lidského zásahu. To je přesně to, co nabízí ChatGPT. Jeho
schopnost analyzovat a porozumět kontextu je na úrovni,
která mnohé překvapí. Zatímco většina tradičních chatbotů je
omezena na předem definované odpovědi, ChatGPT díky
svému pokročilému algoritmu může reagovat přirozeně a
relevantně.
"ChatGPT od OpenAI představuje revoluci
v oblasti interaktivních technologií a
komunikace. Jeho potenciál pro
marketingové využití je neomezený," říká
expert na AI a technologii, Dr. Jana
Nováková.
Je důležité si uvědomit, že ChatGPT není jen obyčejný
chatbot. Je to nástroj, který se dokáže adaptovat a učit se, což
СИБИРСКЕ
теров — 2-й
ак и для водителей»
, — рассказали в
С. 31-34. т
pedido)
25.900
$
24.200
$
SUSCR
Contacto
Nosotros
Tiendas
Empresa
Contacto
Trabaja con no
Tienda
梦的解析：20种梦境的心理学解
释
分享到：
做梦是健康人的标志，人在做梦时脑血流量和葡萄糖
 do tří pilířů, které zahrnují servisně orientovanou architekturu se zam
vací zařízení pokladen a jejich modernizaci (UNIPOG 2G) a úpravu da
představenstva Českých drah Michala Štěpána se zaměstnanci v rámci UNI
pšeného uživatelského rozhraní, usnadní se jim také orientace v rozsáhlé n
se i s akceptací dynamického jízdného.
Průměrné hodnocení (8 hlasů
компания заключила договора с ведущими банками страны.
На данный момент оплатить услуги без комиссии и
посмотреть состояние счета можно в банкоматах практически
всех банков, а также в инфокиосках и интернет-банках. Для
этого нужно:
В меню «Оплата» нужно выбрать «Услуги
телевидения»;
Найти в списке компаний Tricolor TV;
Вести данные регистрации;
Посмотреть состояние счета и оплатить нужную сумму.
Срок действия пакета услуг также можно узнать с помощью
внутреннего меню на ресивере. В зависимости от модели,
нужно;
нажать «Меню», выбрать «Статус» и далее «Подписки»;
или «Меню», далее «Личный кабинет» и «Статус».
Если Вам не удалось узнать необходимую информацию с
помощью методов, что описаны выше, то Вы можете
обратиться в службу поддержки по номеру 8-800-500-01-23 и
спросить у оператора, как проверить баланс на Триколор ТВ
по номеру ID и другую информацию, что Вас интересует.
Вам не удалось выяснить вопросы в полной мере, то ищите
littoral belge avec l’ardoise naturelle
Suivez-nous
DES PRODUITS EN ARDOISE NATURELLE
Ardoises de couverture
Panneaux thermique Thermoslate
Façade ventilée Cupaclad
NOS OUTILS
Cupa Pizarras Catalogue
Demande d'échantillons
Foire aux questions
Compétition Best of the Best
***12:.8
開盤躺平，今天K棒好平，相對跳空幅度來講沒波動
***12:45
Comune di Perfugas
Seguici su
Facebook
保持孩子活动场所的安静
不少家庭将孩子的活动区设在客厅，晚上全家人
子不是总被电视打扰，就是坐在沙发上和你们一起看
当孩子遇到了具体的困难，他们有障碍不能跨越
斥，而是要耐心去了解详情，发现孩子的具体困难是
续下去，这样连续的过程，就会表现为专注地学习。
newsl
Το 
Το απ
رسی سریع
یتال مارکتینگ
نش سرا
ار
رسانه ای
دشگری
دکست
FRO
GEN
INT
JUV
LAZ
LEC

━━━━

* Exercise aim *
Set down, word for word, the line that contains "littoral belge avec l’ardoise naturelle" and all lines after it up to the end of the listing.

* Written solution *
littoral belge avec l’ardoise naturelle
Suivez-nous
DES PRODUITS EN ARDOISE NATURELLE
Ardoises de couverture
Panneaux thermique Thermoslate
Façade ventilée Cupaclad
NOS OUTILS
Cupa Pizarras Catalogue
Demande d'échantillons
Foire aux questions
Compétition Best of the Best
***12:.8
開盤躺平，今天K棒好平，相對跳空幅度來講沒波動
***12:45
Comune di Perfugas
Seguici su
Facebook
保持孩子活动场所的安静
不少家庭将孩子的活动区设在客厅，晚上全家人
子不是总被电视打扰，就是坐在沙发上和你们一起看
当孩子遇到了具体的困难，他们有障碍不能跨越
斥，而是要耐心去了解详情，发现孩子的具体困难是
续下去，这样连续的过程，就会表现为专注地学习。
newsl
Το 
Το απ
رسی سریع
یتال مارکتینگ
نش سرا
ار
رسانه ای
دشگری
دکست
FRO
GEN
INT
JUV
LAZ
LEC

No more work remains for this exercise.